Repeat the records in full and exactly, omitting pictures.
_ _ _ _ _
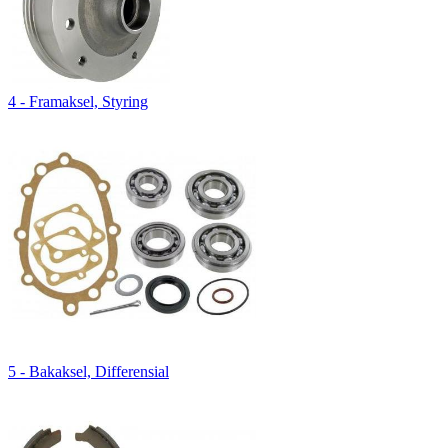
4 - Framaksel, Styring
5 - Bakaksel, Differensial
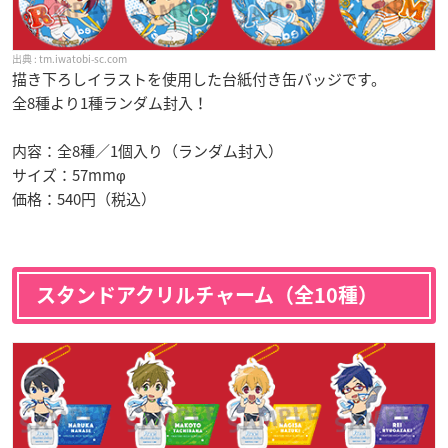
tm.iwatobi-sc.com
描き下ろしイラストを使用した台紙付き缶バッジです。
全8種より1種ランダム封入！
内容：全8種／1個入り（ランダム封入）
サイズ：57mmφ
価格：540円（税込）
スタンドアクリルチャーム（全10種）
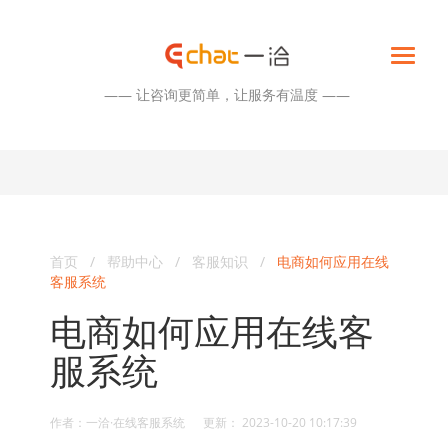
—— 让咨询更简单，让服务有温度 ——
首页
/
帮助中心
/
客服知识
/
电商如何应用在线
客服系统
电商如何应用在线客
服系统
作者：一洽·在线客服系统 更新： 2023-10-20 10:17:39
_ _ _ _ _
• [Response area]
4 - Framaksel, Styring
5 - Bakaksel, Differensial
tm.iwatobi-sc.com
描き下ろしイラストを使用した台紙付き缶バッジです。
全8種より1種ランダム封入！
内容：全8種／1個入り（ランダム封入）
サイズ：57mmφ
価格：540円（税込）
スタンドアクリルチャーム（全10種）
—— 让咨询更简单，让服务有温度 ——
首页
/
帮助中心
/
客服知识
/
电商如何应用在线
客服系统
电商如何应用在线客
服系统
作者：一洽·在线客服系统 更新： 2023-10-20 10:17:39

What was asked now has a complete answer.